A história que ficou para os moradores foi de que o Lobisomem fora realmente caçado pelos heróis da cidade, Luisinho, Major Otto, Sargento Neves e o prefeito. O final foi benéfico para todos. O prefeito caiu nas graças do povo, se beneficiando politicamente do caso, os policiais até hoje gozam de um respeito e de uma admiração incontestáveis pelos mais velhos.
Cabo Neves nunca mais voltou à cidade. Seu sumiço coincide com o sumiço da esposa do Baiano, que até hoje procura os dois para lavar a honra com sangue, como um legítimo cabra do agreste que resolve os desafetos na ponta da peixeira.

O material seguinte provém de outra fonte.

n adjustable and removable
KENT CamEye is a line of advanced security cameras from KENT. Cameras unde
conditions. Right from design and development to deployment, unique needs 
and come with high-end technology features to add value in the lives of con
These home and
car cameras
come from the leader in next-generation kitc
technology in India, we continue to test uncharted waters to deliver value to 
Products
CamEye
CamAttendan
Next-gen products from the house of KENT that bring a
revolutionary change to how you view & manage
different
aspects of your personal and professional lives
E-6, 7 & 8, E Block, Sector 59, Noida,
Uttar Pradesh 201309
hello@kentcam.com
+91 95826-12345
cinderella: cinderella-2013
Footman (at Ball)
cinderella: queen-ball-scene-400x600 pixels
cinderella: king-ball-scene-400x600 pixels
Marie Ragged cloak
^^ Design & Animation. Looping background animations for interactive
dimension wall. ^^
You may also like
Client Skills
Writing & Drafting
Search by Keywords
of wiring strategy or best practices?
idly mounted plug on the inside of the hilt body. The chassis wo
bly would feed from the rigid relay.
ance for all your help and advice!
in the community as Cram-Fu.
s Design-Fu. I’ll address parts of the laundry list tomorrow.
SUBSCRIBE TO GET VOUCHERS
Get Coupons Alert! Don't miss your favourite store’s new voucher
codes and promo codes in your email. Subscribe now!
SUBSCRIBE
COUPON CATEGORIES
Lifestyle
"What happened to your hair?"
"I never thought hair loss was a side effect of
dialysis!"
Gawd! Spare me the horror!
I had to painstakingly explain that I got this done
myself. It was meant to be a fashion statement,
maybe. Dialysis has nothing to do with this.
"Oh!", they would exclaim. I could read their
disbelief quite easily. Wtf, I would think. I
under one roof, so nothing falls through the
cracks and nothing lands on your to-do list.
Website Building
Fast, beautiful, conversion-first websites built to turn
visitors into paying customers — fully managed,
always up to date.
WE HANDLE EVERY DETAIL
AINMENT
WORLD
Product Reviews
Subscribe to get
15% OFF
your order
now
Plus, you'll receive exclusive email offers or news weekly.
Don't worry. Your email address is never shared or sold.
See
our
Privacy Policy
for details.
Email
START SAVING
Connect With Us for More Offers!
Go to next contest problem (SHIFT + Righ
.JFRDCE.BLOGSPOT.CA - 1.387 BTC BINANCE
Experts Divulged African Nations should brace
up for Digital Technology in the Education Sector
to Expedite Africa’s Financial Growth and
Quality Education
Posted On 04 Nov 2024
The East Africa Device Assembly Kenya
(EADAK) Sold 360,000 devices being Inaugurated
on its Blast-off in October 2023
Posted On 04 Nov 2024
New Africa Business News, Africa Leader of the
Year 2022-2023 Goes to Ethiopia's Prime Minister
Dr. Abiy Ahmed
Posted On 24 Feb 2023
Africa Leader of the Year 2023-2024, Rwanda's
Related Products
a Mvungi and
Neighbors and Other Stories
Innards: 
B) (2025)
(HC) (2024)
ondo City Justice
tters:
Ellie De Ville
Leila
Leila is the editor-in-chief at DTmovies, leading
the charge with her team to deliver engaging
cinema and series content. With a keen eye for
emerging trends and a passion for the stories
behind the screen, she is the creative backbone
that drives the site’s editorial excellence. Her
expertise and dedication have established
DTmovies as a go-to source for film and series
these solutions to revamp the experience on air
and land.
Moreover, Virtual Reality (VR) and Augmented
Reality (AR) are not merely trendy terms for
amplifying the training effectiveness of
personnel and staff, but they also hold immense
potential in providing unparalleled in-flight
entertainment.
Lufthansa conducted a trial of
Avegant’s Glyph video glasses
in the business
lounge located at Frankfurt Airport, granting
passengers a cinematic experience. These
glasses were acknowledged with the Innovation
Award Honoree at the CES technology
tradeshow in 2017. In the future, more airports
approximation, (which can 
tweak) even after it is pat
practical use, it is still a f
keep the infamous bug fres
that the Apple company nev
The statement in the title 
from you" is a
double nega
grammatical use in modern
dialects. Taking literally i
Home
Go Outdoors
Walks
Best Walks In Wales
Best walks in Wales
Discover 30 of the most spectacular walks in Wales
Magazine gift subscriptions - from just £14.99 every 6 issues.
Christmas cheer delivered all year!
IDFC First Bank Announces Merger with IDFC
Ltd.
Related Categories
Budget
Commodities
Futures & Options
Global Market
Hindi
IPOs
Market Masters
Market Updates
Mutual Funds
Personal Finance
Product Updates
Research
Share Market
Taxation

Procuramos Paulão, que não quis dizer nada sobre o assunto. Colocou seu boné vermelho na cabeça, entrou e fechou a porta da borracharia. Senhor Donaldo ouve incrédulo o final. Esse mito era, para ele, uma das melhores histórias que conhecia da sua região. Na volta para Maringá, ele diz firmemente: “quer saber? Para mim o Lobisomem ainda está vivo, eu mesmo já vi”. Com certeza essa história vai continuar viva por muitas gerações, na imaginação, não só desta cidade, mas também de muitas.
Nota sobre os personagens
Todos os personagens são reais. Nosso trabalho foi o de trocar os nomes, porém tomamos o cuidado de não inventar nenhum, somente trocar os papeis. Desta forma a fantasia que encobria o verdadeiro rosto do Lobisomem ainda permanecerá intacta. De maneira simbólica, resta a você, do outro lado da tela, acesso somente à ‘fantasia’.